Historically, attention has focused on towing icebergs to Saudi Arabia and the United Arab Emirates (UAE)¹⁴. However, the 2018 water shortage in Cape Town, South Africa, and narrow avoidance of what became known as ‘Day Zero’ – a time when the water level of the major dams supplying the city would fall below 13.5% – moved this idea back into consideration, especially given the relatively short distance from Antarctica to South Africa^2,3,4,6,15. Most recently, the 2021 World Economic Forum listed harvesting icebergs in its top five alternative methods for alleviating water stress.

But while icebergs are routinely towed short distances to avoid collisions with offshore oil and gas platforms operating near the Grand Banks of Newfoundland, Canada, tows moving icebergs that are large enough to help alleviate water stress, over distances of several thousand kilometers, have never been performed, and many questions remain over the feasibility of undertaking them.

Here, a numerical iceberg model is used to simulate the deterioration of icebergs towed from Antarctica to Cape Town, South Africa, and to the United Arab Emirates, based on routes proposed by Winter³; Sloane¹⁵; and Alshehi¹⁶. Results are used to assess how large an iceberg must be to survive the tow and how many icebergs would need to be delivered to help alleviate water stress. This latter assessment is based on a series of metrics that range from providing a basic water intake for human survival, to supplying a certain percentage of a region’s usage.

Model setup

The MITberg iceberg model was used to study iceberg towing¹⁷. Rates of iceberg melt were derived by calculating ice loss caused by solar radiation, sensible heating, wave-induced erosion, and buoyant vertical convection (See Methods). As a first step to quantifying the overall accuracy of the model to the application of towing, a control simulation with realistic volumes of ice calved from the Antarctic ice sheet was performed (See Methods). Results shown in Figure S2 illustrate that this model can produce both an iceberg drift pattern and total ice volume in the Southern Ocean that is in good agreement with observations, thus demonstrating that it can be used to estimate ice loss during towing.

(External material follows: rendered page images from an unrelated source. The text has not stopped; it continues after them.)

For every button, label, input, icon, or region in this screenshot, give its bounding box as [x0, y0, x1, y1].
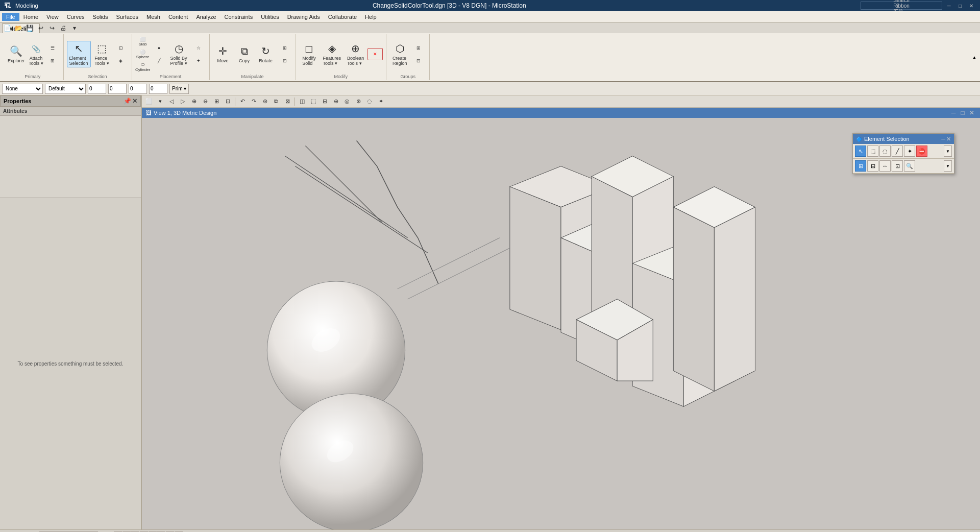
- place-extra1-btn[interactable]: ☆: [191, 42, 206, 54]
- menu-item-content[interactable]: Content: [164, 13, 192, 21]
- menu-item-constraints[interactable]: Constraints: [220, 13, 257, 21]
- move-button[interactable]: ✛ Move: [213, 41, 233, 67]
- qat-undo-btn[interactable]: ↩: [36, 23, 46, 33]
- vt-btn-8[interactable]: ⊡: [223, 96, 233, 107]
- layers-btn[interactable]: ⊞: [45, 55, 60, 67]
- menu-item-help[interactable]: Help: [361, 13, 381, 21]
- vt-btn-15[interactable]: ⬚: [308, 96, 318, 107]
- groups-extra1-btn[interactable]: ⊞: [411, 42, 426, 54]
- menu-item-surfaces[interactable]: Surfaces: [112, 13, 142, 21]
- es-clear-btn[interactable]: ⛔: [916, 146, 927, 157]
- vt-btn-1[interactable]: ⬜: [144, 96, 154, 107]
- vt-btn-13[interactable]: ⊠: [282, 96, 292, 107]
- menu-item-mesh[interactable]: Mesh: [142, 13, 164, 21]
- manip-extra1-btn[interactable]: ⊞: [277, 42, 292, 54]
- style-select[interactable]: Default: [45, 84, 86, 94]
- vt-btn-10[interactable]: ↷: [249, 96, 259, 107]
- vt-btn-21[interactable]: ✦: [376, 96, 386, 107]
- vt-btn-20[interactable]: ◌: [364, 96, 375, 107]
- menu-item-file[interactable]: File: [2, 13, 19, 21]
- features-tools-button[interactable]: ◈ FeaturesTools ▾: [321, 41, 344, 67]
- menu-item-home[interactable]: Home: [19, 13, 42, 21]
- vt-btn-18[interactable]: ◎: [342, 96, 352, 107]
- element-selection-button[interactable]: ↖ ElementSelection: [67, 41, 91, 67]
- es-magic-btn[interactable]: ✦: [904, 146, 915, 157]
- vt-btn-12[interactable]: ⧉: [271, 96, 281, 107]
- menu-item-collaborate[interactable]: Collaborate: [324, 13, 361, 21]
- color-input[interactable]: [108, 84, 127, 94]
- titlebar-maximize-btn[interactable]: □: [955, 2, 965, 10]
- boolean-tools-button[interactable]: ⊕ BooleanTools ▾: [345, 41, 366, 67]
- canvas-area[interactable]: 🔷 Element Selection ─ ✕ ↖ ⬚ ◌ ╱ ✦ ⛔ ▼: [142, 118, 980, 529]
- es-row2-dropdown-btn[interactable]: ▼: [944, 160, 952, 172]
- create-region-button[interactable]: ⬡ CreateRegion: [389, 41, 410, 67]
- attach-tools-button[interactable]: 📎: [29, 43, 44, 55]
- active-select[interactable]: None: [2, 84, 43, 94]
- vp-close-btn[interactable]: ✕: [968, 109, 976, 116]
- vt-btn-14[interactable]: ◫: [297, 96, 307, 107]
- weight-input[interactable]: [88, 84, 106, 94]
- es-search-btn[interactable]: 🔍: [904, 160, 915, 172]
- qat-redo-btn[interactable]: ↪: [47, 23, 57, 33]
- copy-button[interactable]: ⧉ Copy: [234, 41, 255, 67]
- titlebar-minimize-btn[interactable]: ─: [944, 2, 953, 10]
- menu-item-utilities[interactable]: Utilities: [257, 13, 283, 21]
- vt-btn-4[interactable]: ▷: [178, 96, 188, 107]
- vt-btn-19[interactable]: ⊛: [353, 96, 363, 107]
- es-sub-mode-btn[interactable]: ⊟: [867, 160, 878, 172]
- vp-minimize-btn[interactable]: ─: [949, 109, 958, 116]
- linestyle-input[interactable]: [149, 84, 167, 94]
- properties-close-btn[interactable]: ✕: [132, 98, 137, 105]
- titlebar-close-btn[interactable]: ✕: [967, 2, 976, 10]
- menu-item-view[interactable]: View: [42, 13, 63, 21]
- qat-new-btn[interactable]: 📄: [2, 23, 12, 33]
- vt-btn-16[interactable]: ⊟: [320, 96, 330, 107]
- slab-button[interactable]: ⬜ Slab: [135, 35, 151, 47]
- qat-more-btn[interactable]: ▾: [69, 23, 80, 33]
- vp-maximize-btn[interactable]: □: [959, 109, 967, 116]
- modify-close-btn[interactable]: ✕: [368, 48, 383, 60]
- explorer-button[interactable]: 🔍 Explorer: [5, 41, 28, 67]
- es-add-mode-btn[interactable]: ⊞: [855, 160, 866, 172]
- groups-extra2-btn[interactable]: ⊡: [411, 55, 426, 67]
- properties-pin-btn[interactable]: 📌: [124, 98, 131, 105]
- solid-by-profile-button[interactable]: ◷ Solid ByProfile ▾: [168, 41, 190, 67]
- elem-sel-minimize-btn[interactable]: ─: [941, 136, 945, 142]
- modify-solid-button[interactable]: ◻ ModifySolid: [299, 41, 320, 67]
- elem-sel-close-btn[interactable]: ✕: [946, 136, 951, 142]
- search-ribbon-btn[interactable]: Search Ribbon (F4): [861, 2, 942, 10]
- rotate-button[interactable]: ↻ Rotate: [256, 41, 276, 67]
- dot-btn[interactable]: ●: [152, 42, 167, 54]
- menu-item-solids[interactable]: Solids: [89, 13, 112, 21]
- es-dropdown-btn[interactable]: ▼: [944, 146, 952, 157]
- es-line-btn[interactable]: ╱: [892, 146, 903, 157]
- es-invert-btn[interactable]: ↔: [879, 160, 891, 172]
- es-arrow-btn[interactable]: ↖: [855, 146, 866, 157]
- es-lasso-btn[interactable]: ◌: [879, 146, 891, 157]
- sel-filter-btn[interactable]: ⊡: [113, 42, 129, 54]
- level-input[interactable]: [129, 84, 147, 94]
- es-box-btn[interactable]: ⬚: [867, 146, 878, 157]
- vt-btn-3[interactable]: ◁: [166, 96, 177, 107]
- fence-tools-button[interactable]: ⬚ FenceTools ▾: [92, 41, 112, 67]
- vt-btn-17[interactable]: ⊕: [331, 96, 341, 107]
- sel-all-btn[interactable]: ◈: [113, 55, 129, 67]
- vt-btn-9[interactable]: ↶: [237, 96, 248, 107]
- line-btn[interactable]: ╱: [152, 55, 167, 67]
- sphere-button[interactable]: ⚪ Sphere: [135, 48, 151, 60]
- menu-item-drawing-aids[interactable]: Drawing Aids: [283, 13, 324, 21]
- qat-save-btn[interactable]: 💾: [24, 23, 35, 33]
- menu-item-curves[interactable]: Curves: [63, 13, 89, 21]
- menu-item-analyze[interactable]: Analyze: [192, 13, 220, 21]
- qat-open-btn[interactable]: 📂: [13, 23, 23, 33]
- manip-extra2-btn[interactable]: ⊡: [277, 55, 292, 67]
- vt-btn-6[interactable]: ⊖: [200, 96, 210, 107]
- es-filter-btn[interactable]: ⊡: [892, 160, 903, 172]
- vt-btn-2[interactable]: ▾: [155, 96, 165, 107]
- vt-btn-5[interactable]: ⊕: [189, 96, 199, 107]
- vt-btn-7[interactable]: ⊞: [211, 96, 222, 107]
- levels-btn[interactable]: ☰: [45, 42, 60, 54]
- place-extra2-btn[interactable]: ✦: [191, 55, 206, 67]
- cylinder-button[interactable]: ⬭ Cylinder: [135, 61, 151, 73]
- ribbon-right-expand[interactable]: ▲: [971, 34, 978, 80]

The towing experiments were performed at speeds of 0.25 m/s and 0.5 m/s (0.5 and 1 knot;¹²) and assumed the towing vessel could overcome all external drag forces exerted on the iceberg by the ocean and atmosphere. Initial experiments were performed assuming no protective material was placed around or over the iceberg to reduce melt (termed ‘unprotected’), while a second set of simulations assessed improvements in ice survival when an insulating material was placed around the iceberg at the waterline. The main results discussed in this manuscript are based on the iceberg tow beginning at the end of the austral spring/start of the austral summer (taken to be 1st December in the model experiments) given that longer hours of daylight, lower wind speeds, and reduced ocean wave heights, would make capturing an iceberg less hazardous. However, to assess the importance of the start date on the volume of deliverable ice, a second set of experiments towing an iceberg to Cape Town starting the model at the beginning of the austral winter (1st May) were performed. In each case, the deterioration of icebergs ranging in length from 200 m – 3000 m and in thickness from 150 – 600 m (see Suppl. Table 3) was studied.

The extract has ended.